3) Confusing a door and a window at the White House: Who was the last person to confuse a window with a door at your house? Actually, it probably wasn't a person. More likely, it was a bird whose teeny, tiny brain told him "clear sailing" right before he slammed into the window and thudded to the ground dead. Speaking of teeny, tiny brains, in a Gerald Fordesque fit of dopiness, Barack Obama was actually completely puzzled when he wasn't able to walk into the White House. Through a WINDOW.
4) Making fun of kids in the Special Olympics: I thought anti-bullying campaigns were the hip, new thing. At least that's the impression you'd get from Lady Gaga. Either someone never gave Barack Obama the message or he comes at it out of that Dan Savage "I'm a bully who's against bullying" school of thinking. We know that because Obama went on Jay Leno and said his bowling looked like the Special Olympics. That was classy, huh? Melissa Clouthier, who wrote for Right Wing News at the time, talked about having a special needs child and noted that his Little League teammates, "haven’t laughed or poked fun. Not. Once. They have managed to show more class, patience, empathy and charity than the President of the United States." I guess, unlike Obama, they just didn't realize how incredibly cool it was to make fun of special needs kids.

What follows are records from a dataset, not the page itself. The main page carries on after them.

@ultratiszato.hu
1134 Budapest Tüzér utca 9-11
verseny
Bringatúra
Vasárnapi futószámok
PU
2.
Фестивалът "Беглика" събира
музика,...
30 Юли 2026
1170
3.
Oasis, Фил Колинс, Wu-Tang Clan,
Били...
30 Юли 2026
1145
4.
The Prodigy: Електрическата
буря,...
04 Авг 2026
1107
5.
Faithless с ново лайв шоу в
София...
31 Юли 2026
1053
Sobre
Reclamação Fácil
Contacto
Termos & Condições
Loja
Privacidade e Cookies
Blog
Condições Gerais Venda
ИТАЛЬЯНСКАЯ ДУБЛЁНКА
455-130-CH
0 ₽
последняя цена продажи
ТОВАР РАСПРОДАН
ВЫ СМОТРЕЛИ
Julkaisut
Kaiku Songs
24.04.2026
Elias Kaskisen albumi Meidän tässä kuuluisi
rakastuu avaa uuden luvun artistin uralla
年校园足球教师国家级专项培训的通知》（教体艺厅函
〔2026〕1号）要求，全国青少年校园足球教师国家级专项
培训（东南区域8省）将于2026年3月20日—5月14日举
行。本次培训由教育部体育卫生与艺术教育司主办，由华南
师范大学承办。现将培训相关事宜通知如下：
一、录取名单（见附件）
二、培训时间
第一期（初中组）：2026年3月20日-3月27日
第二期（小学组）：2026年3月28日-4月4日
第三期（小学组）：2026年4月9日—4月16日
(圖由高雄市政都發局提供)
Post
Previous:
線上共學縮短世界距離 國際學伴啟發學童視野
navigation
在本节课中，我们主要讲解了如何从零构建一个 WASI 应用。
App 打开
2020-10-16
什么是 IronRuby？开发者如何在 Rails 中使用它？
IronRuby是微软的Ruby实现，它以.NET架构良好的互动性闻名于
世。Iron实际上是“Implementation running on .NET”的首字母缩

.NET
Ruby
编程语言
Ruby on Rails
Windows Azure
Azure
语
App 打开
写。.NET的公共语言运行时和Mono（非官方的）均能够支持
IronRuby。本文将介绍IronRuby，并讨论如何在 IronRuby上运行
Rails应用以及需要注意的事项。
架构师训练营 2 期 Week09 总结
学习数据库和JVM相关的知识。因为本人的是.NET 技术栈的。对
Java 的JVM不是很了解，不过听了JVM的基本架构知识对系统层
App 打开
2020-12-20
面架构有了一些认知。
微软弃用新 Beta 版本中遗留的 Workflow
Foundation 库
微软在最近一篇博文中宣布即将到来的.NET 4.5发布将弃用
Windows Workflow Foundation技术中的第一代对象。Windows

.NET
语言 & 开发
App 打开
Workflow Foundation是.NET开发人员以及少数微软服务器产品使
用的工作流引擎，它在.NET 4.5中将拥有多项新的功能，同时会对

5) Thinking there are 57 states: Dan Quayle, who probably has 30 IQ points on Barack Obama, was permanently branded an idiot for misspelling potato when it was spelled incorrectly on a card that was given to him by the school. Barack Obama, on the other hand, thought there were 57 states, signed a guestbook 2008 in 2011, thanked the "fallen heroes" in the audience, and even ended up thanking himself once because the teleprompter told him to. In other words, he's like Joe Biden, who nobody thinks is cool, with twenty less IQ points.
6) Bowing: We've come a long way from "Let us therefore brace ourselves to our duties, and so bear ourselves that, if the British Empire and its Commonwealth lasts for a thousand years, men will still say, 'This was their finest hour!'” or "Mr. Gorbachev, tear down this wall" to Barack Obama bowing like a manservant to dictators. Since when was Alfred the Butler cooler than Bruce Wayne? When did standing tall like a man become less cool than bowing like a servile little apple polisher to the Saudi King or the Chinese Prime Minister?
7) Eating dog: A lot of people actually misunderstand the Buffet rule. It actually means Obama wants all the Poodle, Corgi, and Chihuahua he can eat at state dinners. Maybe that's not even a joke. After all, nobody knows when Obama last ate dog or for that matter, whether he'll pledge not to eat his dog Bo if he's elected to a second term. When did eating Scooby Dooby Stew, Eggs rover easy, and Yorkshire pudding pups become stylish? It actually seems kind of strange and disgusting.